Demand for lithium will be booming over the next few years, and the US wants to increase its share in the global market for the metal used in electric vehicle and cell phone batteries, energy storage, and consumer products.
Bloomberg NEF forecasts global demand for lithium will double by 2025 to about 800,000 tons. Electric vehicle batteries will make up the lion’s share of that demand, followed by consumer electronics and energy storage. With this booming demand, the U.S. is desperate to dominate the lithium production market.
San Diego-based company EnergySource is taking on this challenge by bringing a new lithium extraction technique to market that can reduce lithium costs when compared to importing the metal from a small number of global markets capable of keeping the cost high. It also taps into a specific lithium supply that companies have been trying to access for decades.
This supply is nested beneath geothermal power plants that have been operating next to one of the world’s geothermal hot spots — the Salton Sea in the California desert, where the plants have been operating since the 1980s. It's such a hot market that, not long ago, Tesla chief Elon Musk made a bid on a competitor — Simbol Materials — for $325 million. The company went bust shortly after and Tesla and its competitors have had to wait for another supplier from the rare metal market.
Major lithium projects underway in the US include Piedmont Lithium’s hard rock lithium project in North Carolina; Standard Lithium’s Arkansas Smackover lithium brine project; and Lithium Americas’ Thacker Pass lithium claystone project in Nevada. In addition, output last year came from a Nevada-based brine operation, most likely in the Clayton Valley, which hosts Albemarle’s Silver Peak mine.
The actual production in the US can only be estimated, with top lithium producers in the US choosing to withhold production numbers from Investment News to avoid disclosing proprietary company data. The US is one of the nine largest lithium producers in the world, with Australia, Chile, China, and Argentina leading the global industry.
It was the focus of a May conference in Washington featuring speakers from Tesla, the US Dept. of State and Dept. of Energy, as well as Standard Lithium Ltd. and other companies working to develop U.S. lithium mines.
Tesla, Volkswagen, other carmakers, and battery manufacturers are expanding their EV and lithium-ion battery output. They’re frustrated with being reliant on mineral imports without a major push to develop more domestic mines and processing facilities.

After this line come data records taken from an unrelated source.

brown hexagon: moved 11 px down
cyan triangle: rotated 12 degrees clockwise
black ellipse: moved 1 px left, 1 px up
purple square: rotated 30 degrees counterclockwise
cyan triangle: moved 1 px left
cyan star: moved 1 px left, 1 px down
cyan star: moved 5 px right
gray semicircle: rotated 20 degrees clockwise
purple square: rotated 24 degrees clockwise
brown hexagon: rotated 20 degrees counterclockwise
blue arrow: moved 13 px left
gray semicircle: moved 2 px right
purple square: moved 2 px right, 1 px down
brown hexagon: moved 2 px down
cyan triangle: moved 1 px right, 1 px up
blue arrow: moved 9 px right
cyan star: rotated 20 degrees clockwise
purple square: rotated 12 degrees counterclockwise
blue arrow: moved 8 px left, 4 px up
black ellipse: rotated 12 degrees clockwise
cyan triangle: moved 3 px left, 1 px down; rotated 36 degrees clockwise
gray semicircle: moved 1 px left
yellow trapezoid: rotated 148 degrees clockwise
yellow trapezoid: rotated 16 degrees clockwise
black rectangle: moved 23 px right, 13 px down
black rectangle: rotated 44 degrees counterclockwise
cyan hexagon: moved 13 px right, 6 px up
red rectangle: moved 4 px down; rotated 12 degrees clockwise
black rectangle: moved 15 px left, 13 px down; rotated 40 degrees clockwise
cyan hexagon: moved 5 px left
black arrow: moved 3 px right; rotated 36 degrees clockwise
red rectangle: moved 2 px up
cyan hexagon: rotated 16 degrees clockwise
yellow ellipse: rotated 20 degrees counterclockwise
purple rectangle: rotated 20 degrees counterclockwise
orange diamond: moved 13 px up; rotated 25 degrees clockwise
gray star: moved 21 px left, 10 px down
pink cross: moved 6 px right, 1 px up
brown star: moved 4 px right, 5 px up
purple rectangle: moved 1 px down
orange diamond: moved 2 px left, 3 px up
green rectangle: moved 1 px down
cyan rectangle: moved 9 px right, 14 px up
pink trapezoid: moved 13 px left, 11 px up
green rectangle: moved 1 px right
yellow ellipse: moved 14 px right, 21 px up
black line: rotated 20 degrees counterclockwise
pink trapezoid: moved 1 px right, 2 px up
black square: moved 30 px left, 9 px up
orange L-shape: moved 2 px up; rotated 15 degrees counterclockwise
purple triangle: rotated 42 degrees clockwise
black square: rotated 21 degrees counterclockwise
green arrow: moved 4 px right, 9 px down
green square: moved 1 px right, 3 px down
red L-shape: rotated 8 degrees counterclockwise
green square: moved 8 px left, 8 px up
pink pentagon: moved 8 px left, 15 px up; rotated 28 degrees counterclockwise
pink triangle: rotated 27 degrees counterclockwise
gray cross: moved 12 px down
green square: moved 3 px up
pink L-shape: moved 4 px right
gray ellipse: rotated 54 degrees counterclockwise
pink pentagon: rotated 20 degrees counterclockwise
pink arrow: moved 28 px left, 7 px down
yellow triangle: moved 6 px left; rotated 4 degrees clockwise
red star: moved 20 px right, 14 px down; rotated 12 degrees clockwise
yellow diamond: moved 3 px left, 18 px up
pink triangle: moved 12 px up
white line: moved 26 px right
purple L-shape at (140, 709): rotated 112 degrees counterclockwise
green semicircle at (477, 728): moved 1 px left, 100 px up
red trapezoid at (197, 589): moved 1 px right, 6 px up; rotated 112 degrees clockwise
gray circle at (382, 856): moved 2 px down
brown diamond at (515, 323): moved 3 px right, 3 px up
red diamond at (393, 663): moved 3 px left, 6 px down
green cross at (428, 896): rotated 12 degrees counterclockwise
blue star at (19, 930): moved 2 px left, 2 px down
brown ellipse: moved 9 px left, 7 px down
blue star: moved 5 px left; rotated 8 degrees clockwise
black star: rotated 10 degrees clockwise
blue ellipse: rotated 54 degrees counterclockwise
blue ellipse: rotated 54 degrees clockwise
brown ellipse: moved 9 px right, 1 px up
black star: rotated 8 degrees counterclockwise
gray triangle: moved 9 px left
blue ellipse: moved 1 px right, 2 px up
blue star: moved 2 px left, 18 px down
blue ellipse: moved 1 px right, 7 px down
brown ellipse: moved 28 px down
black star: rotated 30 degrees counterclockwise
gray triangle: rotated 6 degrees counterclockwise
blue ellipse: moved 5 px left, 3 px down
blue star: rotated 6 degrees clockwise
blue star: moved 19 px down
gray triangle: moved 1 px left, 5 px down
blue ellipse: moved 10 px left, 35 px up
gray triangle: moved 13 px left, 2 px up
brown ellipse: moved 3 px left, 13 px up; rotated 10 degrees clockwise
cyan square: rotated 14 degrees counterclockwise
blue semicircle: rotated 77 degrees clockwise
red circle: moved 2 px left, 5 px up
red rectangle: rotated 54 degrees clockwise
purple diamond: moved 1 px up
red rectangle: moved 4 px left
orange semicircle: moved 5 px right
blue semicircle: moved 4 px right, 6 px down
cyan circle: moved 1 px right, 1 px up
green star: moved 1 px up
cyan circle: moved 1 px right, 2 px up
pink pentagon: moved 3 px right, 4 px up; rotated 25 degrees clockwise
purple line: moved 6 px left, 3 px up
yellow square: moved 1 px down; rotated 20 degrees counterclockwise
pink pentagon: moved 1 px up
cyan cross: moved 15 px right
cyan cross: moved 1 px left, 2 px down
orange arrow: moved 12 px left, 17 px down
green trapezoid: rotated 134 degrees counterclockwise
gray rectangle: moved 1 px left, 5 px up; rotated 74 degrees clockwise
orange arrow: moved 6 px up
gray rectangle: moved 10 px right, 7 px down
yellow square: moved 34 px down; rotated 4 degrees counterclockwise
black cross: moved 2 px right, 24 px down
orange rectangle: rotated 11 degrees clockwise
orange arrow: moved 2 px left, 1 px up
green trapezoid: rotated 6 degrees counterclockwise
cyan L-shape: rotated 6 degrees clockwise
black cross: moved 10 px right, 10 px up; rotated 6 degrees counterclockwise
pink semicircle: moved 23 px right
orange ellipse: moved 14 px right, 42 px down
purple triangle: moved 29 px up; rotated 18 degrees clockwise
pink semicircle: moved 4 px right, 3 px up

US Senator Lisa Murkowski, the Alaska Republican who is chair of the Senate’s Energy and Natural Resources Committee, said at the May conference that she would be introducing the American Mineral Security Act with Senator Joe Manchin, a West Virginia Democrat. The legislation was written to streamline regulation and permitting requirements for the development of mines for lithium, graphite, and other EV supply chain minerals. The senators see it as part of a plan to offset China’s dominance in the space. Related: The Death Of The World’s Most Popular Battery
“Our challenge is still a failure to understand the vulnerability we are in as a nation when it comes to reliance on others for our minerals,” Murkowski said.
The Senate’s Committee on Energy and Natural Resources is looking at an amended version of the American Mineral Security Act. A similar version of the bill is now being considered in the House of Representatives.
Making electric vehicles has been costly mainly due to the battery packs and the precious lithium used in nearly all of them. Solid-state batteries and other options for EV batteries are being developed, yet lithium is expected to dominate the EV battery space for years. Harvesting that metal inside the US is expected to be a stepping stone to compete with the huge Chinese EV market.
While U.S. lithium production is slowly ramping up, breakthroughs like exploiting the Salton Sea could end up being a game-changer for the industry. The energy division of Berkshire Hathaway has been working with the US Dept. of Energy to resolve the challenges that have blocked lithium extraction at the Salton Sea, and one day soon we may see a true American lithium revolution.